Love and Death (Woody Allen, 1975) Let no one get the idea that I don't like Woody Allen. I really do. There was a time in my life that I was completely absorbed in the Allen "persona." For a time I was even writing term papers in his style (luckily I was a freshman and no one knew the difference). But even though I like Allen a great deal, it doesn't prevent me from not being too enthralled with Love and Death, for there are too many times when Allen forgets that he is making a moving picture, and does a monologue much like the ones he did in his old night-club days. Indeed, there are times, when "Love and Death" becomes merely an illustrated version of his writings in "Getting Even" and "Without Feathers." *
The best Allen movie is still Play it Again, Samwhich, coincidentally, is being broadcast by CBS Friday night). Allen wrote it, based on his hit stage play, but Herbert Ross directed it. And one of the reasons that it is more successful is because the Allen "schlemiel" character is rooted to the present time. In "Love and Death," the movie takes place at the time of the Napoleonic Wars and the jokes come easily...too easily. All Allen has to do is put together an anachronistic scene--very easy to do and he still gets the yoks! (Cheerleaders on the battleground, indeed!**) Play it Again, Sam and its current scene forced Allen to come up with genuine funnies, not anachronistic ploys. Sleeper was successful because it worked with our knowledge of the present with our ignorance of the future. Love and Death is less so because it worked our knowledge of the present against our knowledge of the past. The two don't work together.***
The best Allen movie is still Play it Again, Sam
Love and Death would prove to be the last of what Allen cheekily labeled "his earlier, funny ones" (in Stadust Memories). At the time this review was written, Allen was polishing the edit of what was at that time called "Anhedonia," which would become the Best Picture Oscar-winning Annie Hall, and Allen would never go back to making his anachronistic "easy-laughs" kind of film, and started taking the craft of making films a lot more seriously. Love and Death was Allen's "Long Goodbye" to that style of sketch-comedy film-making.
Actually, Love and Death was his "transition" film, a bridge between those two styles--for example, how Allen shot a couple things became the joke—his classically framed "lions-roar" that he ripped from Eisenstein's Potemkin, for example. His camera set-ups began to take on the spare look of an Ingmar Bergman film (he also took the Death figure from The Seventh Seal). The script was a mess (as all his early films were)--this time an amalgram of Dostoevsky, Chekhov, Tolstoy and Sleeper, but it was funny stuff, and a lot less episodic than Bananas, or Everything You Wanted to Know about Sex***** One dismisses the craft of comedy in film at one's own peril, because there are enough well-shot comedies that can't eke out a laugh to save their box-office lives. If one is looking at the photography more than enjoying the jokes is that anhedonia?

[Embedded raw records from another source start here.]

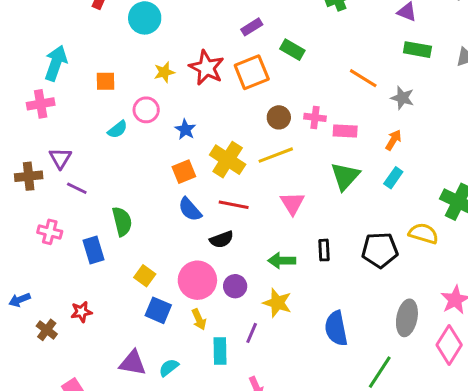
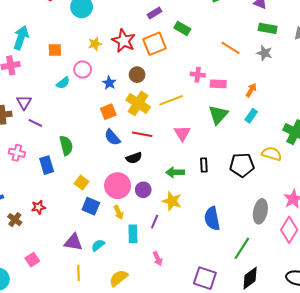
gray star: (402, 98) -> (264, 53), moved
brown circle: (279, 117) -> (137, 75), moved

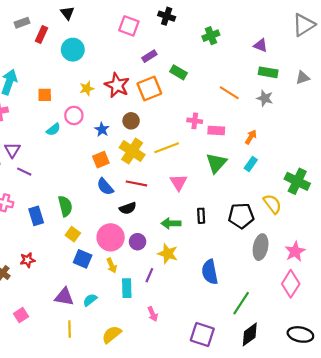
green semicircle: (66, 146) -> (65, 206), moved
yellow semicircle: (272, 154) -> (272, 204), turned 36
gray ellipse: (260, 211) -> (261, 247), moved

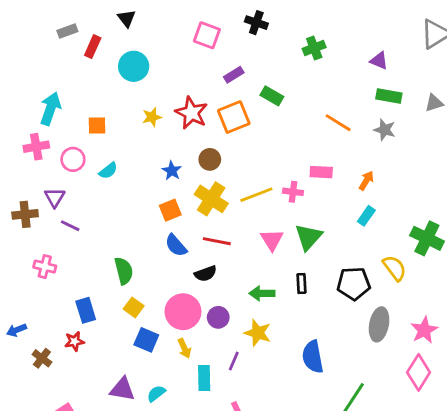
pink circle: (74, 115) -> (73, 159), moved
pink cross: (195, 121) -> (293, 192), moved
green triangle: (216, 163) -> (309, 237), moved
blue rectangle: (36, 216) -> (86, 310), moved

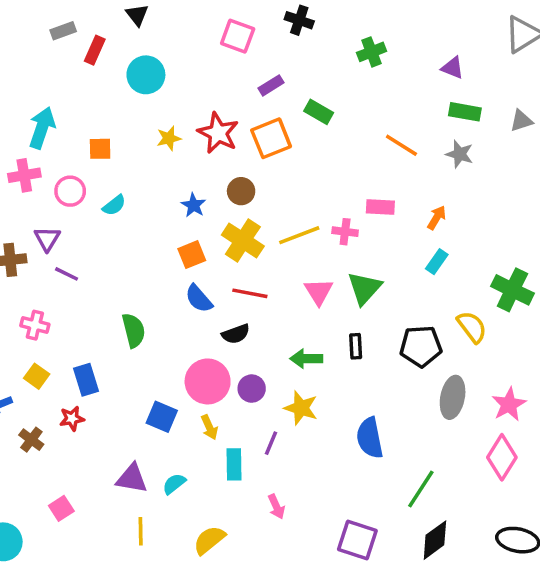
yellow square: (134, 307) -> (37, 376), moved

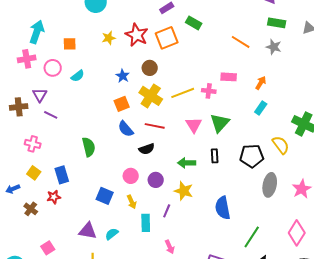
pink circle: (208, 381) -> (131, 176), size x0.6
pink diamond: (502, 457) -> (297, 233), moved

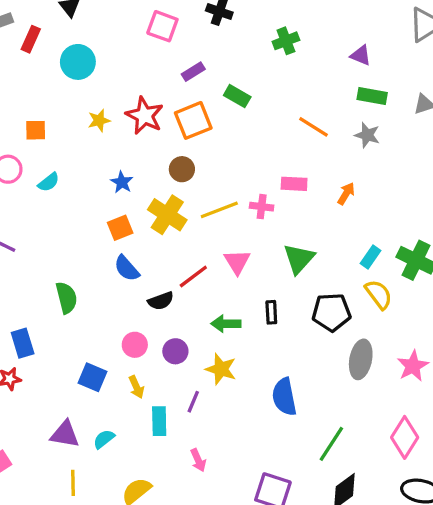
brown circle: (150, 68) -> (182, 169), moved
cyan rectangle: (261, 108) -> (370, 257), moved
green triangle: (220, 123) -> (299, 259), moved
red line: (155, 126) -> (193, 276), moved, turned -48

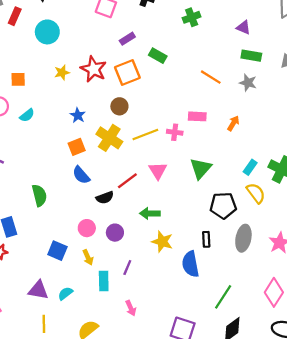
black rectangle: (271, 312) -> (206, 239), moved
yellow star: (221, 369) -> (162, 242), moved

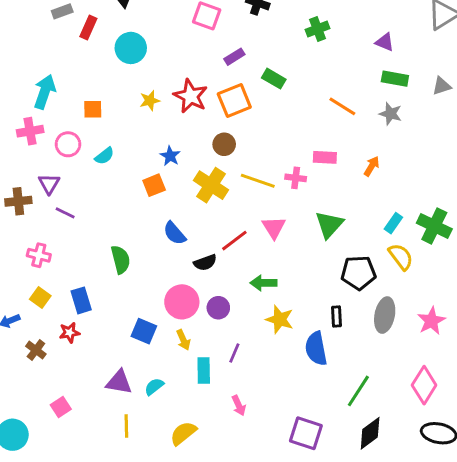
yellow line: (145, 135) -> (258, 181), turned 40
orange square: (77, 147) -> (154, 185), moved
pink circle: (87, 228) -> (182, 302), size x1.5

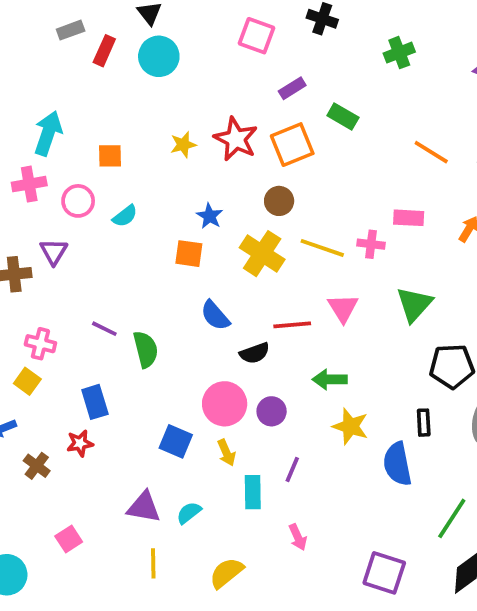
cyan circle: (131, 48) -> (159, 56), moved
orange square: (154, 185) -> (189, 254), turned 30
purple line: (65, 213) -> (104, 329), moved
red line: (234, 241) -> (292, 325), turned 32
yellow square: (40, 298) -> (27, 381), moved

The bottom line is, though, "is it funny?"
After Love and Death, Allen began to take the films—and himself—more seriously, burying the schtick and overt clownishness and embedding the jokes in the material, leaving them unsupported by buffoonery; he was getting older and the mugging at some point would look childish. He also stopped hiding behind satire to make his points. Oh, the influences were still there—they are there for every film-maker—he just wouldn't call attention to their sources so nakedly. When one does that, one's work has nothing to hide behind and leaves it open to all sorts of criticisms, charges of pretension, and the usual huffiness of the professional (or non-professional) critic. One can no longer just slip on a banana peel and wink "just kidding..."
So, I was wrong here, but not as wrong as I would be, and Allen would leave the blandly Ross-directed Play it Again, Sam (which is offensive now with its casual "rape" jokes) behind, with such classics as Annie Hall, Manhattan, Hannah and Her Sisters, and Crimes and Misdemeanors, and a lot of gems along the way. Every economically-made five or six films or so, Allen will make a great film. That's a fine batting average in the Biz.
* These are collections of Allen's essays for "The New Yorker."
** I guess I forgot the scene where the hot-dog vendor is yelling "Red Hots!" on the battle-field.
***Crap! Of course, they can work together!